**Task goal**
Below are lines of data, and only some are wanted. Please repeat exactly those from the line that has "широким набором функций, и" through the line that has "21 mai 1956".

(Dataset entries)
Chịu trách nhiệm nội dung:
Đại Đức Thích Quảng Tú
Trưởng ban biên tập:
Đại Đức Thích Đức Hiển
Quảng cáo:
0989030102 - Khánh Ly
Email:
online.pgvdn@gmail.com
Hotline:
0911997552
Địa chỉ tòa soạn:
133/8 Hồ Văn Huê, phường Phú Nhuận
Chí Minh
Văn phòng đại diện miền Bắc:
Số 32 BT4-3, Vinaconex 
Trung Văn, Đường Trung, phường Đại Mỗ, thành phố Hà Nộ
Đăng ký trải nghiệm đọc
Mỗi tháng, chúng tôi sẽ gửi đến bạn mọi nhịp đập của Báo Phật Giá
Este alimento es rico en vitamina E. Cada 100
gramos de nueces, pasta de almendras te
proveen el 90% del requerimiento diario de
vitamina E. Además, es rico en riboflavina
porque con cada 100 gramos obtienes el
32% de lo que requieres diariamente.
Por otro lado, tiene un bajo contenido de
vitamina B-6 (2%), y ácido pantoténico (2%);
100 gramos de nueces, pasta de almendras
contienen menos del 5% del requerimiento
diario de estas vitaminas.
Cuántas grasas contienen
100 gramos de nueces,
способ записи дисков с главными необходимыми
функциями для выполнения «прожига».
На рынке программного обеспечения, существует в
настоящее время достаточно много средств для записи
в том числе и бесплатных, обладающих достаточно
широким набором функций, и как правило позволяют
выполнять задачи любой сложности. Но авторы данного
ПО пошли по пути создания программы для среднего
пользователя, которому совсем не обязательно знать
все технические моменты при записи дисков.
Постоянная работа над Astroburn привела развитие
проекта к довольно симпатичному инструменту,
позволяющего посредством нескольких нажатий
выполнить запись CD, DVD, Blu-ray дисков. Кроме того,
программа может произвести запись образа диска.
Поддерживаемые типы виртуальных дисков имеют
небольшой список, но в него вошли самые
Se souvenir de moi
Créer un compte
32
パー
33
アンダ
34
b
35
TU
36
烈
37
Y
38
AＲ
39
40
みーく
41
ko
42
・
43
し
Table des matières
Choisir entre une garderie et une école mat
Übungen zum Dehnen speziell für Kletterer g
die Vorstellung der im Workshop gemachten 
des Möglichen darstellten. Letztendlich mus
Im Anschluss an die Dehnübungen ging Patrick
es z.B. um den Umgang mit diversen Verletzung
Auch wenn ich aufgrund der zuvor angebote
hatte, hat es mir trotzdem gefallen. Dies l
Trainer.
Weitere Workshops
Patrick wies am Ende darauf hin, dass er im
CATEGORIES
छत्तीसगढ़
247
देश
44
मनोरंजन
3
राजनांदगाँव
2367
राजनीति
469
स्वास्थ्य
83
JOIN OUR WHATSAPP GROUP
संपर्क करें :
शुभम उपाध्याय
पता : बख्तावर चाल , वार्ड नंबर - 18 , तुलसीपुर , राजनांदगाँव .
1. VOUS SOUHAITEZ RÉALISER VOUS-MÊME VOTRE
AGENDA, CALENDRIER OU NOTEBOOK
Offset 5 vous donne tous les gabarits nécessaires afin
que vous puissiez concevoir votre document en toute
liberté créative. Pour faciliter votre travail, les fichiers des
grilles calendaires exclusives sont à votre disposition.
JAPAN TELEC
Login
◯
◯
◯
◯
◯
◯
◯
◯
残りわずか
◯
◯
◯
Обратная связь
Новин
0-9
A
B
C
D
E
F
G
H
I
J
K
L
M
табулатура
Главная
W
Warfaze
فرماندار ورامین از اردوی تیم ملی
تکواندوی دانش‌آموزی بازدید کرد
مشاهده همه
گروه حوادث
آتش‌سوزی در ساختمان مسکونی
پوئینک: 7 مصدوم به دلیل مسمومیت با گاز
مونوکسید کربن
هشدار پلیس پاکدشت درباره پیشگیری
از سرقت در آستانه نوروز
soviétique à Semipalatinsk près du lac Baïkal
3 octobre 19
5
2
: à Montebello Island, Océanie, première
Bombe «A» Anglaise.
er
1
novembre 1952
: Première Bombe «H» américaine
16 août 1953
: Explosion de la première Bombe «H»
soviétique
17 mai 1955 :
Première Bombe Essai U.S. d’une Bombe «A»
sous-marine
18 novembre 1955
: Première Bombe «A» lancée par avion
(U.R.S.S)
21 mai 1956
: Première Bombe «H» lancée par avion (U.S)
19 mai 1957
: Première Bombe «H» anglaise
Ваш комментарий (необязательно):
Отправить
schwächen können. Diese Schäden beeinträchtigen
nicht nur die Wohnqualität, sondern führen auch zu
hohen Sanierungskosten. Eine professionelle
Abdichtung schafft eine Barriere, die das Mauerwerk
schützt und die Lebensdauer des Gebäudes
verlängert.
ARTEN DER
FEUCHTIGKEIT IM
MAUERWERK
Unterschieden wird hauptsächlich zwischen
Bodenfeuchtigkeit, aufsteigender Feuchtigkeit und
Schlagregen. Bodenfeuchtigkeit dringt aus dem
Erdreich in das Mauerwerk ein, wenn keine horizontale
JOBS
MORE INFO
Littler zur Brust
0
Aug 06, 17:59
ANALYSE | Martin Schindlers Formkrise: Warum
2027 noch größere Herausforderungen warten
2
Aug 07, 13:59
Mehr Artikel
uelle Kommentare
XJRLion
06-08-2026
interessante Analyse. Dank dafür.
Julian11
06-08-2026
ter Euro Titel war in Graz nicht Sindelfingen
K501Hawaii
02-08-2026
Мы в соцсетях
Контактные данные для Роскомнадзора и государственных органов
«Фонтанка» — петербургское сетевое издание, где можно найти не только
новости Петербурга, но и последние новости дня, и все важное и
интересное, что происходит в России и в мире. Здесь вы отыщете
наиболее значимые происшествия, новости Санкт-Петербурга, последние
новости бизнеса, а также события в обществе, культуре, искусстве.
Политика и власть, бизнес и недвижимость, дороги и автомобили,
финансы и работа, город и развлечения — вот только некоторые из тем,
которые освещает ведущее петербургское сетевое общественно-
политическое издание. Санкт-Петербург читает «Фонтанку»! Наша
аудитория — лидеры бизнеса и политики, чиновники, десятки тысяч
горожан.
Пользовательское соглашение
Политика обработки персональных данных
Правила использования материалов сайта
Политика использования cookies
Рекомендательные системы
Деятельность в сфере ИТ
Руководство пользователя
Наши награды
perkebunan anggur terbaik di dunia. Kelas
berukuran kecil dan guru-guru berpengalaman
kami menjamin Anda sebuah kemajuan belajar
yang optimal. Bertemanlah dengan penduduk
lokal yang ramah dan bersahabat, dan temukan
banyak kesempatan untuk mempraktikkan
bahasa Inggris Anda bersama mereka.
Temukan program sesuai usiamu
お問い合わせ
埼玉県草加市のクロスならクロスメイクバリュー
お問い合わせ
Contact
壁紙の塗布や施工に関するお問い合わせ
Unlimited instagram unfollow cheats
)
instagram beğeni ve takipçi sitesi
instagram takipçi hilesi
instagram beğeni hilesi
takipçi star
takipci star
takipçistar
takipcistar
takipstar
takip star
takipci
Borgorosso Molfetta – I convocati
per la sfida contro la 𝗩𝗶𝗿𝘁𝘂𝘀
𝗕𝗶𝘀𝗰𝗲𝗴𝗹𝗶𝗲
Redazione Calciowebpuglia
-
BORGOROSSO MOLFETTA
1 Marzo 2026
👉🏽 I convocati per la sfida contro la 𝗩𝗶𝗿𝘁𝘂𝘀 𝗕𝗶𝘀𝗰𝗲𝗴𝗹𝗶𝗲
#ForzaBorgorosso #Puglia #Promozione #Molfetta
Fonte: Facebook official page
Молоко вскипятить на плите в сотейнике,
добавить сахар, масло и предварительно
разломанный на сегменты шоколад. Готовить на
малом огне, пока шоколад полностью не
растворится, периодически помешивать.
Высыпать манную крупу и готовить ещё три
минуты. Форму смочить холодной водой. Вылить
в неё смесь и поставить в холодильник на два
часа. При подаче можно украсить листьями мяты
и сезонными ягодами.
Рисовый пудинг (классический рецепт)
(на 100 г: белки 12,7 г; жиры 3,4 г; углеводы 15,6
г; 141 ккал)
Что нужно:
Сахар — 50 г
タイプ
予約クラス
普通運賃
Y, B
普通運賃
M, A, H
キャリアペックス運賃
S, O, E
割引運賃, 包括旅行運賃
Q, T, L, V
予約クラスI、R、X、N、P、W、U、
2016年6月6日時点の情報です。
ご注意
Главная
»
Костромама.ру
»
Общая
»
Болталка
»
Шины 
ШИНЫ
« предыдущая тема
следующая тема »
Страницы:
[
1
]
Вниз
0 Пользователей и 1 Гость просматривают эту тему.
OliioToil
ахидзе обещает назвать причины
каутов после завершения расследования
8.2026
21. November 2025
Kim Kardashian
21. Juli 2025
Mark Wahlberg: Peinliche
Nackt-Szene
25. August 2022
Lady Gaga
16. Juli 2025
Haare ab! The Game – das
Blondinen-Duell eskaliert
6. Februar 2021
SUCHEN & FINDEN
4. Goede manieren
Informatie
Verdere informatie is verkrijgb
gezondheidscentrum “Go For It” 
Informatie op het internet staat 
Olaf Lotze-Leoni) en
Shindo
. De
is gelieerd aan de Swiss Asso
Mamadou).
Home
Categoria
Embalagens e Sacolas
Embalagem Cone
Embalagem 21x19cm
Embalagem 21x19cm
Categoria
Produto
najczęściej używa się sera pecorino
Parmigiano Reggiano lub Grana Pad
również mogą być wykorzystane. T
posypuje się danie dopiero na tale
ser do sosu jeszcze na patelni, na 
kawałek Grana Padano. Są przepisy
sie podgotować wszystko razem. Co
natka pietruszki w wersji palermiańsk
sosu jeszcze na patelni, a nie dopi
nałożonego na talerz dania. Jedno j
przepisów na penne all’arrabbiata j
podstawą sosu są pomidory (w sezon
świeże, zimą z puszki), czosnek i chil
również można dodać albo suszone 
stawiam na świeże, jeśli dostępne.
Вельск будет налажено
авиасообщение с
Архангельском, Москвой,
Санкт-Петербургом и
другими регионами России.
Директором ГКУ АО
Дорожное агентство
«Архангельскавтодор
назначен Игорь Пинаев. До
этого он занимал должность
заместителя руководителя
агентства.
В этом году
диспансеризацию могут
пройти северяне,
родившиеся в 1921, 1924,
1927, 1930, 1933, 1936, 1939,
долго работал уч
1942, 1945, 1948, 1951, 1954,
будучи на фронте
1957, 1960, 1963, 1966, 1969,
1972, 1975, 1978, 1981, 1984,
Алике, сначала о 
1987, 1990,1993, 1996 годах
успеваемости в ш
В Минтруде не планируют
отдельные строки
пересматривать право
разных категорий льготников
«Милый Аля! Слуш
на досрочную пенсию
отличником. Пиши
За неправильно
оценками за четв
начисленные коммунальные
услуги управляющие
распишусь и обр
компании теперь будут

**Worked solution**
широким набором функций, и как правило позволяют
выполнять задачи любой сложности. Но авторы данного
ПО пошли по пути создания программы для среднего
пользователя, которому совсем не обязательно знать
все технические моменты при записи дисков.
Постоянная работа над Astroburn привела развитие
проекта к довольно симпатичному инструменту,
позволяющего посредством нескольких нажатий
выполнить запись CD, DVD, Blu-ray дисков. Кроме того,
программа может произвести запись образа диска.
Поддерживаемые типы виртуальных дисков имеют
небольшой список, но в него вошли самые
Se souvenir de moi
Créer un compte
32
パー
33
アンダ
34
b
35
TU
36
烈
37
Y
38
AＲ
39
40
みーく
41
ko
42
・
43
し
Table des matières
Choisir entre une garderie et une école mat
Übungen zum Dehnen speziell für Kletterer g
die Vorstellung der im Workshop gemachten 
des Möglichen darstellten. Letztendlich mus
Im Anschluss an die Dehnübungen ging Patrick
es z.B. um den Umgang mit diversen Verletzung
Auch wenn ich aufgrund der zuvor angebote
hatte, hat es mir trotzdem gefallen. Dies l
Trainer.
Weitere Workshops
Patrick wies am Ende darauf hin, dass er im
CATEGORIES
छत्तीसगढ़
247
देश
44
मनोरंजन
3
राजनांदगाँव
2367
राजनीति
469
स्वास्थ्य
83
JOIN OUR WHATSAPP GROUP
संपर्क करें :
शुभम उपाध्याय
पता : बख्तावर चाल , वार्ड नंबर - 18 , तुलसीपुर , राजनांदगाँव .
1. VOUS SOUHAITEZ RÉALISER VOUS-MÊME VOTRE
AGENDA, CALENDRIER OU NOTEBOOK
Offset 5 vous donne tous les gabarits nécessaires afin
que vous puissiez concevoir votre document en toute
liberté créative. Pour faciliter votre travail, les fichiers des
grilles calendaires exclusives sont à votre disposition.
JAPAN TELEC
Login
◯
◯
◯
◯
◯
◯
◯
◯
残りわずか
◯
◯
◯
Обратная связь
Новин
0-9
A
B
C
D
E
F
G
H
I
J
K
L
M
табулатура
Главная
W
Warfaze
فرماندار ورامین از اردوی تیم ملی
تکواندوی دانش‌آموزی بازدید کرد
مشاهده همه
گروه حوادث
آتش‌سوزی در ساختمان مسکونی
پوئینک: 7 مصدوم به دلیل مسمومیت با گاز
مونوکسید کربن
هشدار پلیس پاکدشت درباره پیشگیری
از سرقت در آستانه نوروز
soviétique à Semipalatinsk près du lac Baïkal
3 octobre 19
5
2
: à Montebello Island, Océanie, première
Bombe «A» Anglaise.
er
1
novembre 1952
: Première Bombe «H» américaine
16 août 1953
: Explosion de la première Bombe «H»
soviétique
17 mai 1955 :
Première Bombe Essai U.S. d’une Bombe «A»
sous-marine
18 novembre 1955
: Première Bombe «A» lancée par avion
(U.R.S.S)
21 mai 1956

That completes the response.